A fare da corollario a tutto questo è stata l'incapacità della politica, di ogni colore negli ultimi 30 anni, di disegnare un piano energetico che fosse basato sulle fonti insite sul territorio italiano, abbinando la modernizzazione degli impianti e la possibilità, attraverso i gassificatori, di ottenere gas liquefatto, in modo di poter far fronte ad almeno la metà del nostro fabbisogno. Anche aver accantonato precipitosamente il ricorso all'integrazione dell'energia nucleare, è stato un errore, visto che noi abbiamo ben 7 impianti, dismessi da oltre 40 anni, che hanno ancora presso i siti le scorie nucleari, mai realmente messe in piena sicurezza.

 

L'ipotesi di ridurre le accise di qualche centesimo non può di certo modificare la tensione socio economica che si sta manifestando diffusamente su imprese di ogni tipo e famiglie. Una tensione che si traduce in un forte rallentamento dei consumi, sia dei beni durevoli che dei servizi. Il turismo latita e il suo innumerevole indotto ne risente quasi come ai tempi delle ondate Covid. Russi e cinesi non ci sono e non ci saranno neppure nei prossimi mesi, gli americani, big performer nei consumi , scarseggiano e per gli europei servirà il periodo pasquale per comprendere se si vorranno posizionare nella prossima estate nella nostra penisola.

 

Gli italiani, alle prese con inflazione e annessi, avvertono l'esigenza di riprendere un modus vivendi normale, ma difettano le condizioni perché questo si avveri.
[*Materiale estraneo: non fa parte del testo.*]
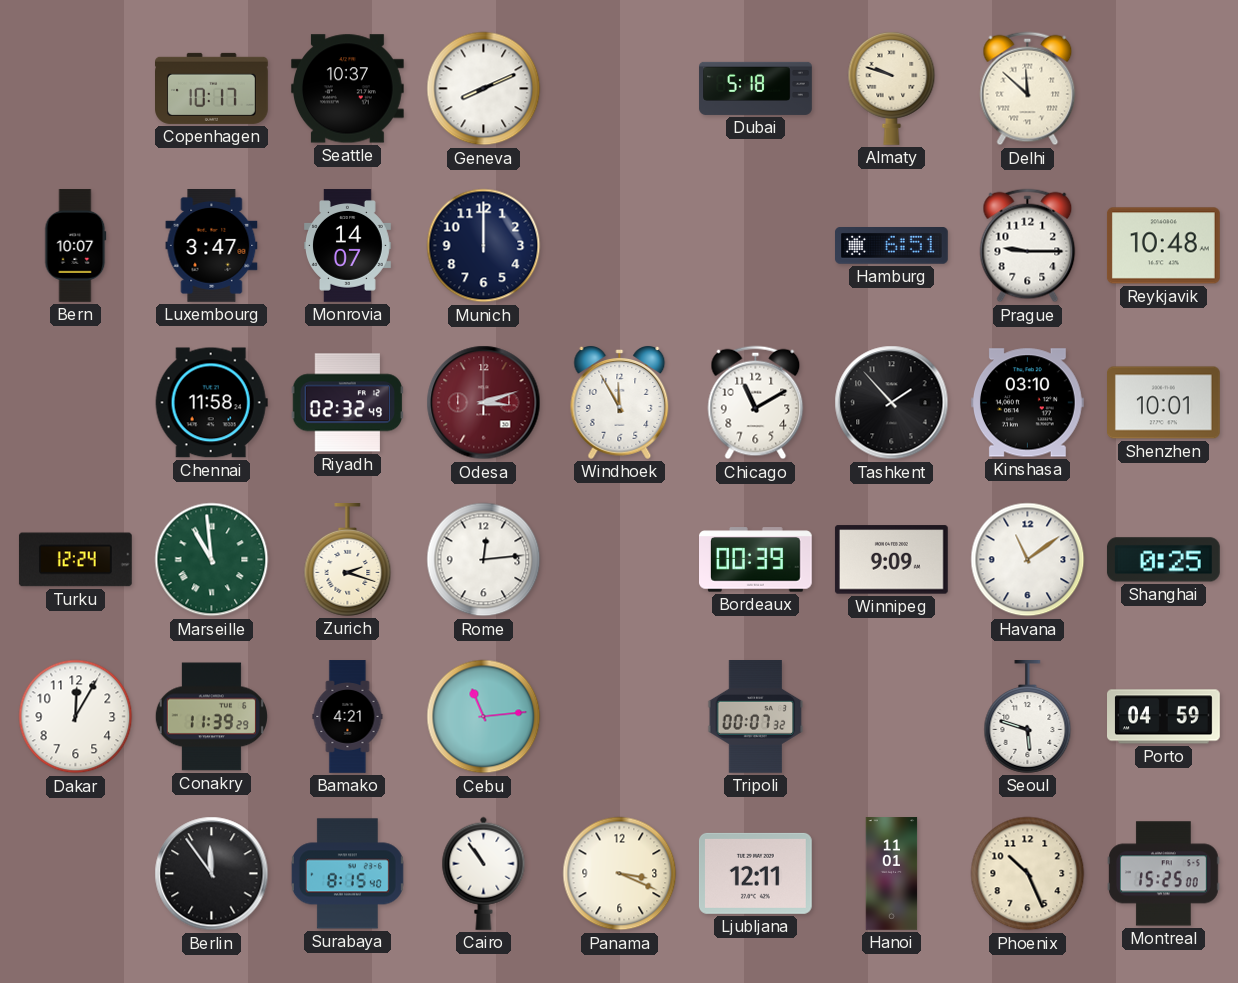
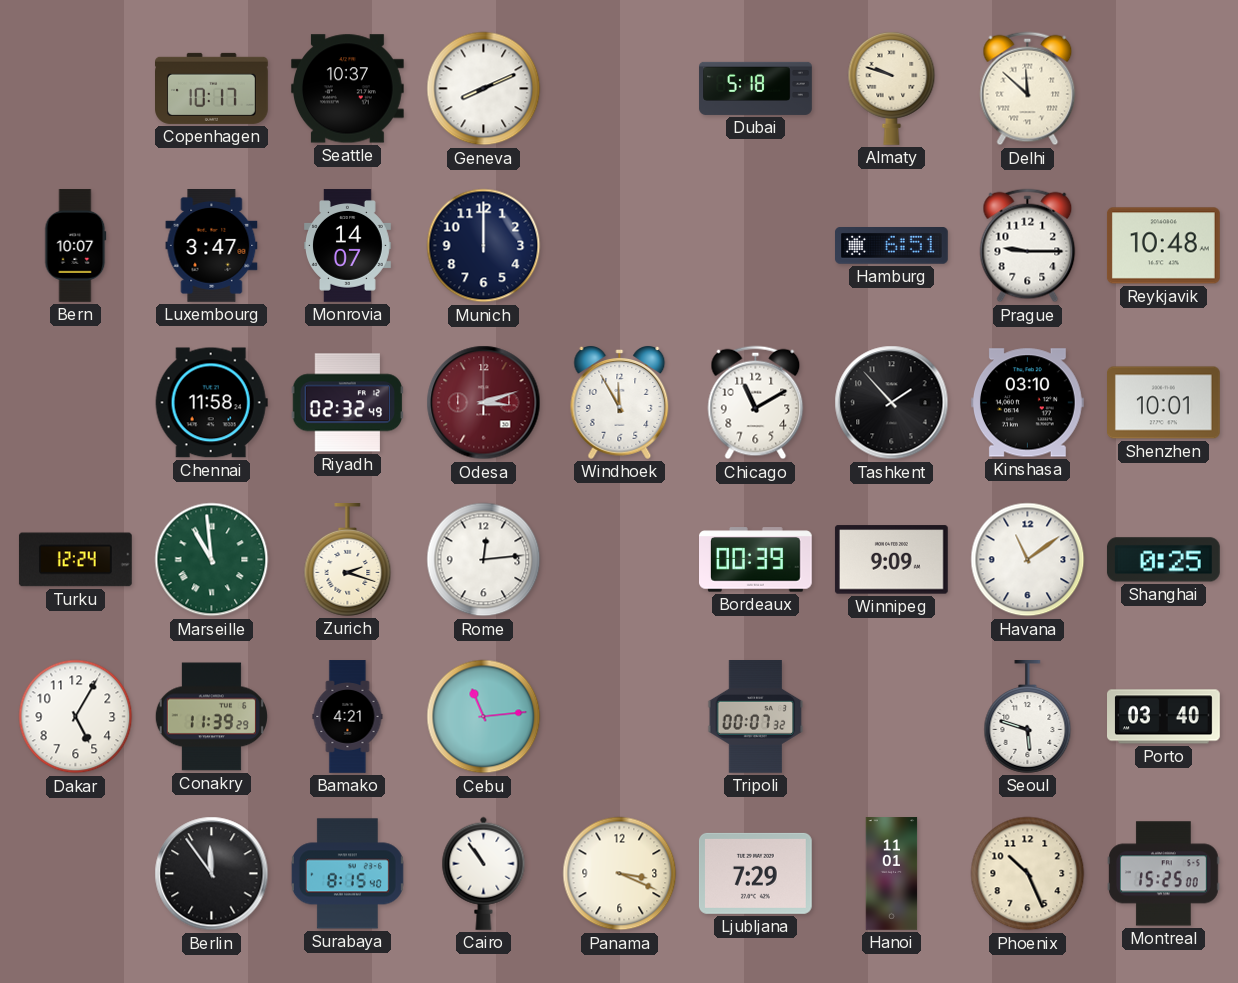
Dakar: 12:05 -> 5:05
Porto: 04:59 -> 03:40
Ljubljana: 12:11 -> 7:29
Ad oggi iè sbagliato ipotizzare una recessione, creerebbe solo allarmismo, anche alla luce di una domanda manifatturiera che fino a novembre era corposa e molte imprese di quasi tutti i settori avevano ordini per un periodo ben superiore a quello dell'anno in corso. Servirebbe invece e urgentemente una spinta ai consumi che non può che arrivare da un fiscalità accomodante. Purtroppo per attuare forme di sostegno, che adesso appaino indispensabili, si rischia di dover far ricorso alle risorse del Pnrr, rinunciando così ad una modernizzazione che però è indispensabile per il futuro dell'Italia.